Professionnels plus ou moins optimistes
Si Valentin Cogels et Eric Verlinden restent confiants pour la suite – le premier s’attend à voir le trafic sur Immoweb reprendre à 90% d’ici une à deux semaines et le second estime qu’en cas de confinement limité, les conséquences économiques le seront également – ce n’est pas le cas de l’économiste d’ING spécialisé en immobilier Julien Manceaux, qui s’inquiète de "l’ampleur du choc économique. Bien qu’on s’attendait déjà à une baisse de l’activité en 2020 suite à la suppression du woonbonus en Flandre, désormais tous ceux qui avaient l’intention d’acheter ou de vendre, même s’ils ne vont pas tout stopper, vont se donner le temps d’attendre, puisqu’il y aura beaucoup d’incertitudes au moment de la reprise et que, de toute manière, les taux d’intérêt ne risquent certainement pas de remonter.

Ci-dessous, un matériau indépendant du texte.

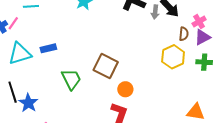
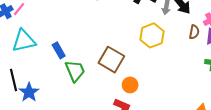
blue rectangle: (48, 48) -> (59, 50), moved, turned 70
yellow hexagon: (173, 57) -> (152, 35), moved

Il n’y aura donc pas une explosion de biens mis en vente ou d’acquéreurs à l’affût d’une habitation".
"Les taux d’intérêt ne risquent pas de remonter."
Tout dépend toutefois de la durée du confinement, s’accordent à dire les trois acteurs. "Si le confinement se termine début mai, les conséquences seront limitées: les prix n’auront pas chuté, il y aura un afflux de mises en vente et en location, car les gens qui attendent actuellement le feront dès la reprise. Il faut dès lors se tenir prêt au niveau des équipes et anticiper certains dossiers de vente, qui seront prêts à être activés le moment venu", estime le CEO de Trevi, qui ajoute que "si le confinement doit perdurer sur une période de quatre, cinq voire six mois, il y aura une crise économique qui aura des conséquences sur les prix de l’immobilier. La motivation d’acheter est mise en suspens, mais reprendra. Les taux d’intérêt resteront bas, puisqu’il faut faire tourner la machine économique et je pense qu’il y aura certains facilités dans l’octroi de crédits". L’économiste d’ING anticipe, lui, un tassement voire un recul des prix en fin d’année et durant l’année 2021. "Si on n’a pas de rebond de l’activité économique très rapide après la récession, s’il y a des séquelles directes en termes d’emplois, il y aura moins de transactions immobilières et donc une baisse des prix."
Des investisseurs frileux
Le marché immobilier a également, ces dernières années, beaucoup été porté en Belgique par les investisseurs. "Malgré la chute des dernières semaines des marchés boursiers, ils ne se tournent que très peu vers les valeurs refuges, c’est plutôt une course pour le cash qu’on observe actuellement", indique Julien Manceaux, qui doute qu’ils se tournent pour autant vers l’immobilier. "Je ne suis pas très positif au niveau de l’activité. Pourquoi investir dans la brique alors que l’on construit déjà trop et que le chômage risque de partir à la hausse? Les investisseurs vont se poser la question. Pour la fin de l’année et l’année prochaine, il y aura probablement des séquelles", conclut l’économiste.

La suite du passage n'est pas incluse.